Forensic handwriting comparison eliminates guesswork by comparing the red questioned writing with the black known writing
Mike Wakshull applies computer technology to examination of handwriting and documents. Adobe Photoshop CC offers tools that make comparison faster and more accurate than manual methods of comparison.
Photoshop allows the document examiner to place the questioned signature adjacent to the known signatures. In this example of signature examination from Orange County, CA, the height of the first initial in each signature was made similar. The questioned signature is black, the known signature was changed to red. This is one of many known signatures that were used for comparison. The judge ruled this was a forgery perpetrated by the plaintiff.

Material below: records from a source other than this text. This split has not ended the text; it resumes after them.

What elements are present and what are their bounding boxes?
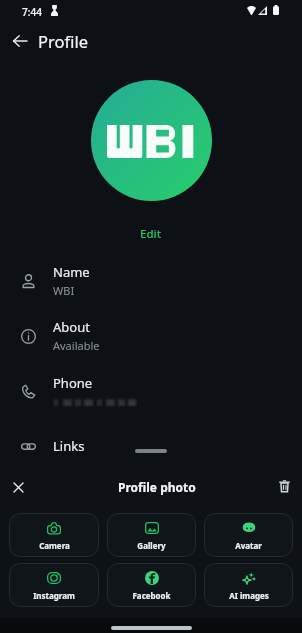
button[interactable]: Phone — [0, 363, 302, 418]
button[interactable]: Avatar — [204, 513, 293, 557]
button[interactable]: Close — [8, 477, 28, 497]
button[interactable]: AI images — [204, 563, 293, 607]
button[interactable]: Name — [0, 253, 302, 308]
button[interactable]: Back — [6, 27, 34, 55]
staticText: Facebook — [132, 590, 171, 601]
staticText: Available — [53, 338, 100, 353]
button[interactable]: Links — [0, 418, 302, 473]
button[interactable]: Gallery — [107, 513, 196, 557]
staticText: WBI — [53, 283, 75, 298]
staticText: About — [53, 318, 90, 336]
staticText: Camera — [39, 540, 70, 551]
staticText: AI images — [229, 590, 269, 601]
staticText: Profile photo — [118, 479, 196, 495]
button[interactable]: About — [0, 308, 302, 363]
staticText: Name — [53, 263, 90, 281]
staticText: Profile — [38, 30, 88, 52]
button[interactable]: Delete — [274, 476, 294, 496]
staticText: Links — [53, 437, 85, 455]
staticText: Edit — [140, 226, 162, 242]
staticText: Gallery — [137, 540, 166, 551]
button[interactable]: Camera — [9, 513, 99, 557]
button[interactable]: Facebook — [107, 563, 196, 607]
staticText: 7:44 — [22, 5, 42, 19]
button[interactable]: Edit — [130, 224, 172, 244]
staticText: Phone — [53, 374, 93, 392]
staticText: Instagram — [33, 590, 75, 601]
staticText: Avatar — [235, 540, 262, 551]
button[interactable]: Instagram — [9, 563, 99, 607]
button[interactable]: Profile photo — [91, 80, 212, 201]
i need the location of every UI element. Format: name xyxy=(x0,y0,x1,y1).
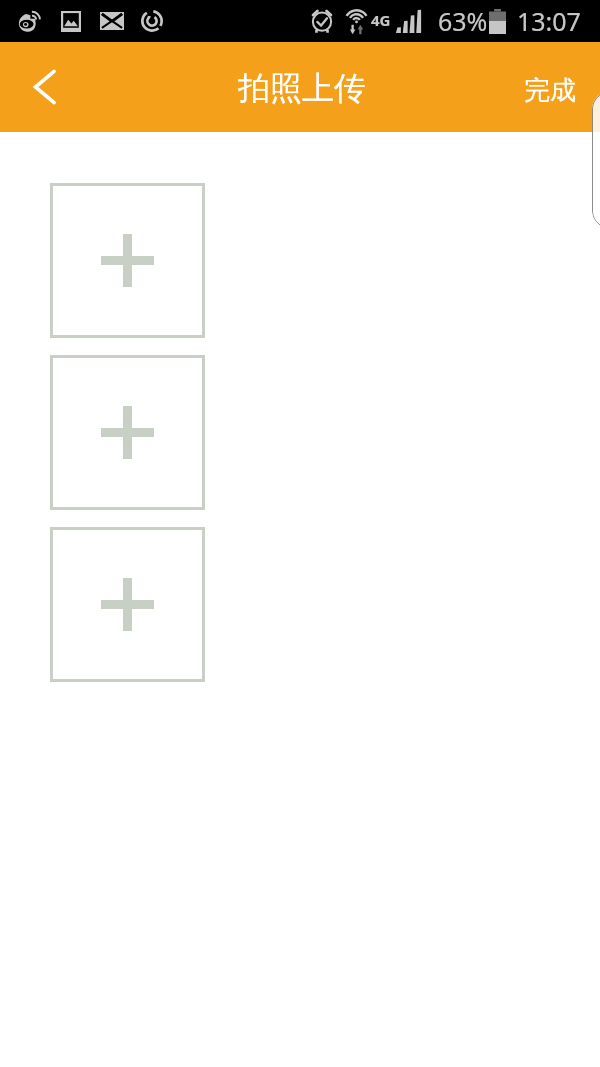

Photoshop was used to discover a forged signature
Document examiners are sometimes asked to determine whether a document is a photocopy of a legitimate document. When the photocopy is done well, it is often difficult, or impossible to determine the authenticity of the source document. When a person is careless creating a document that will be passed as authentic, the document examiner can determine the photocopy is not made from an authentic document.
In this example from Riverside, CA, a person created a contract, then placed two signatures onto the document. I could not determine whether they were placed onto the page using computer software such as Photoshop, or they were placed onto the page from a manual cutout.The Court ruled the questioned document is not authentic and is an altered document.
A telltale sign on the page is the signature line sloped down to the right for each signature. All the computer printed text on the page was perfectly horizontal.